A denúncia foi protocolada por Luciene Cavalcante (Psol-SP), suplente da ministra do Meio Ambiente, Marina Silva. Luciene vai assumir a cadeira neste ano.

Luciene alega que houve “falta de empenho” do comandante do Exército em desmobilizar os acampamentos, que teriam servido para abrigar manifestantes que invadiram o Palácio do Planalto, o Congresso Nacional e o edifício-sede do Supremo Tribunal Federal (STF), no último domingo 8.

Na ação, a parlamentar também citou uma “barreira” montada por soldados do Exército para proteger o acampamento na noite dos atos que registraram vandalismo, em Brasília.
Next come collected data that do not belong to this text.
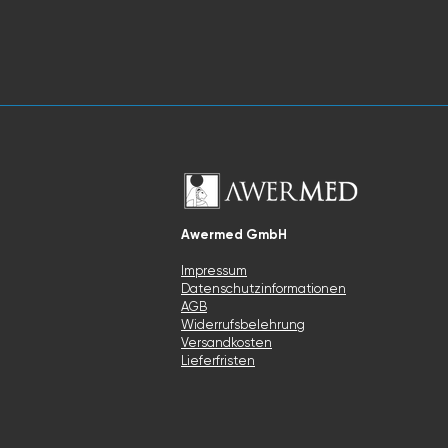
Awermed GmbH
Impressum
Datenschutzinformationen
AGB
Widerrufsbelehrung
Versandkosten
Lieferfristen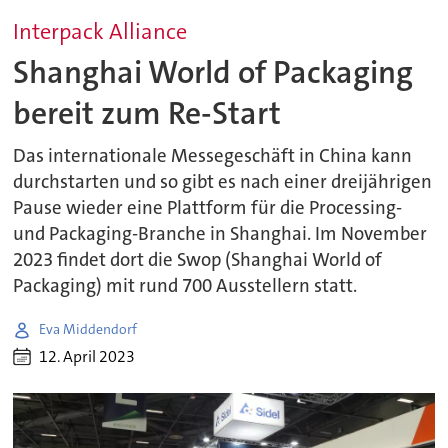
Interpack Alliance
Shanghai World of Packaging
bereit zum Re-Start
Das internationale Messegeschäft in China kann
durchstarten und so gibt es nach einer dreijährigen
Pause wieder eine Plattform für die Processing-
und Packaging-Branche in Shanghai. Im November
2023 findet dort die Swop (Shanghai World of
Packaging) mit rund 700 Ausstellern statt.
Eva Middendorf
12. April 2023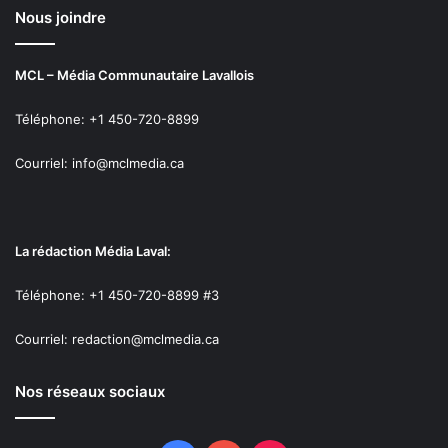
Nous joindre
MCL – Média Communautaire Lavallois
Téléphone: +1 450-720-8899
Courriel: info@mclmedia.ca
La rédaction Média Laval:
Téléphone: +1 450-720-8899 #3
Courriel: redaction@mclmedia.ca
Nos réseaux sociaux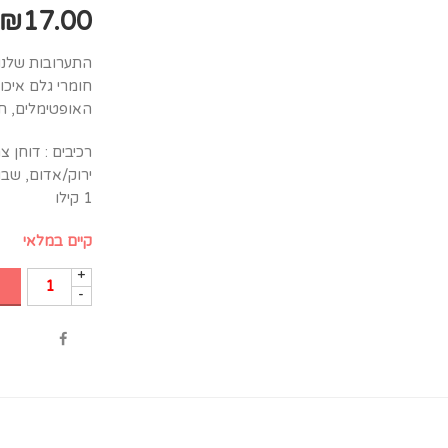
₪
17.00
התערובות שלנו 
חומרי גלם איכו
האופטימלים, ת
רכיבים : דוחן צ
ירוק/אדום, שבו
1 קילו
קיים במלאי
+
-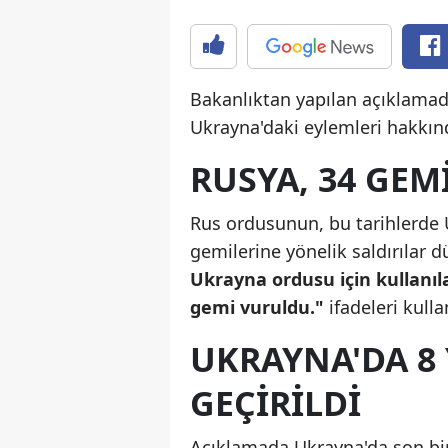
Bakanlıktan yapılan açıklamada
Ukrayna'daki eylemleri hakkında
RUSYA, 34 GEM
Rus ordusunun, bu tarihlerde U
gemilerine yönelik saldırılar 
Ukrayna ordusu için kullanıl
gemi vuruldu."
ifadeleri kulla
UKRAYNA'DA 8 
GEÇIRILDI
Açıklamada Ukrayna'da son bir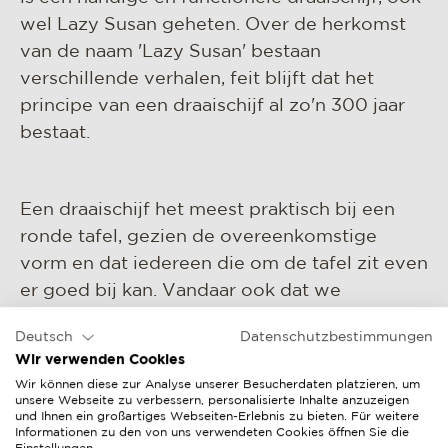
wel Lazy Susan geheten. Over de herkomst
van de naam 'Lazy Susan' bestaan
verschillende verhalen, feit blijft dat het
principe van een draaischijf al zo'n 300 jaar
bestaat.
Een draaischijf het meest praktisch bij een
ronde tafel, gezien de overeenkomstige
vorm en dat iedereen die om de tafel zit even
er goed bij kan. Vandaar ook dat we
momenteel alleen bij onze ronde Victoria
Deutsch
Datenschutzbestimmungen
tafels een draaischijf hebben gemaakt.
Wir verwenden Cookies
Wir können diese zur Analyse unserer Besucherdaten platzieren, um
unsere Webseite zu verbessern, personalisierte Inhalte anzuzeigen
und Ihnen ein großartiges Webseiten-Erlebnis zu bieten. Für weitere
Informationen zu den von uns verwendeten Cookies öffnen Sie die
“Os depoimentos feitos à Polícia Federal demonstram que o acampamento do Distrito Federal foi estratégico para o ato golpista”, alega Luciene. “Nesse sentido, é urgente investigar os relatos que dão conta da participação, seja por ação seja por omissão, do alto comando do Exército.”

O acesso ao acampamento e o desmonte das instalações só foram possíveis na manhã do dia seguinte aos ataques. A deputada também solicitou ao MPF que, além do comandante do Exército, outros militares também sejam investigados por não promoverem a desocupação dos acampamentos em frente aos QGs.